Is it possible to properly pay homage to the inimitable Lucille Ball? One of the defining female comics — hell, one of the defining comics, male or female — of our time, Lucy was a fiery-haired force of nature. Lucy’s reach was so broad that even this young reviewer (who, full disclosure, was born almost three full decades after “I Love Lucy” went off the air) is familiar with her signature gestures and catchphrases.
“I Love Lucy: Live on Stage” offers an answer to that question: yes. The play transports the audience to the softer, hazy days of yesteryear, when a man’s hair was thick with Brylcream and the raciest thing on the ‘tube was a winking, cheerful innuendo to a housewife’s weakness for a Brylcream man.

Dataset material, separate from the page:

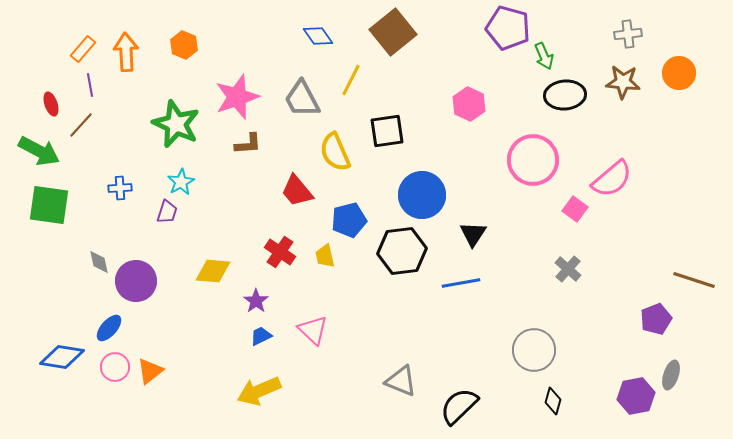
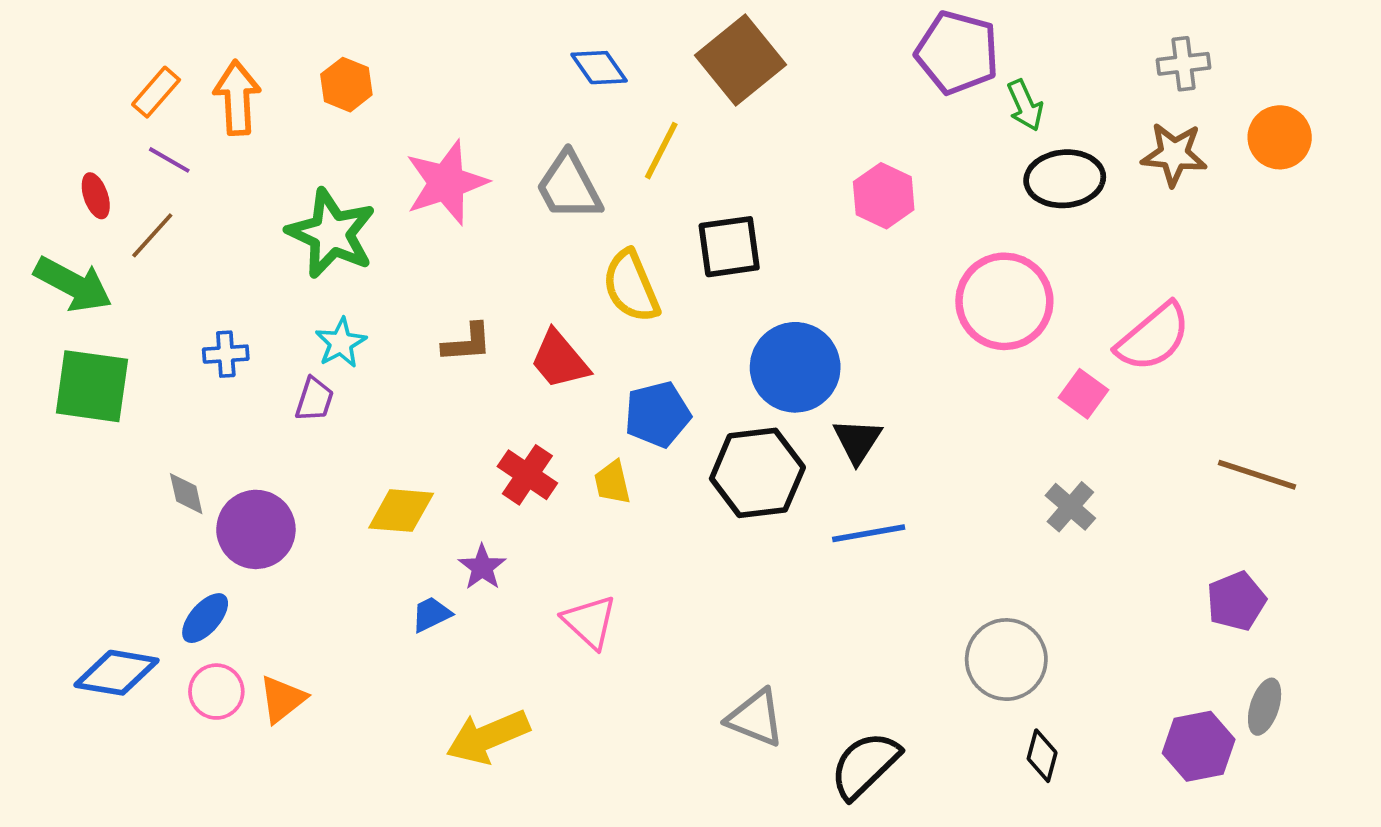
purple line: (90, 85) -> (169, 160), turned -50
brown L-shape: (248, 144) -> (467, 343), moved
black triangle: (473, 234) -> (857, 441), moved
brown line: (694, 280) -> (1257, 475), moved
blue trapezoid: (261, 336) -> (431, 614), moved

It’s 1952, and audience members are part of the studio audience on the set of Desilu Productions, to watch the live taping of two original “I Love Lucy” episodes. It’s a sweet premise, and one that certainly caters to older audience members — of which there were many on openig night — for whom that rosy nostalgia is real. However, the cast and crew commit so fully and enthusiastically to the staging that even those who grew up on reality TV will fall under their spell.

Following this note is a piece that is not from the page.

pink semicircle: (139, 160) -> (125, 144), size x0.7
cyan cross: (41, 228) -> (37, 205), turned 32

A charming cornball of a host (Mark Christopher Tracy) woos the audience (within whom they’ve planted two “midwestern housewives” in ‘50s frocks who chatter excitedly with those around them to set the scene, pre-show) between episodes, flirting with the housewives and encouraging all to applaud on command.
It's Sirena Irwin as Lucy, however, who steals the show — and aptly so. Irwin wholly embodies Ball, physically and, more impressively, in spirit. This is classic Lucy, bubbly and klutsy one moment, manipulating Ricky (a fine performance by Bill Mendieta) with a charming pout the next. All the while she has the house in the palm of her hand.

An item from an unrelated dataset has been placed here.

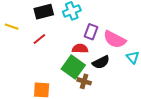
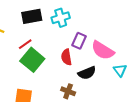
red semicircle: (80, 49) -> (66, 57), turned -105
green square: (73, 67) -> (32, 60), moved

As Fred and Ethel, Kevin Remington and Joanna Daniels shine on their own and cede the spotlight to the star couple in equal measure. Between takes, Lucy addresses the audience with cheeky asides and an ensemble cast performs live commercial breaks with flagless energy. Yes, there’s one for Brylcream.
Though the portrayal of these iconic characters is spot-on, in the end, this production is less about mimicking one of the golden era of TV’s most beloved programs and more about invoking the spirit of the era. It succeeds.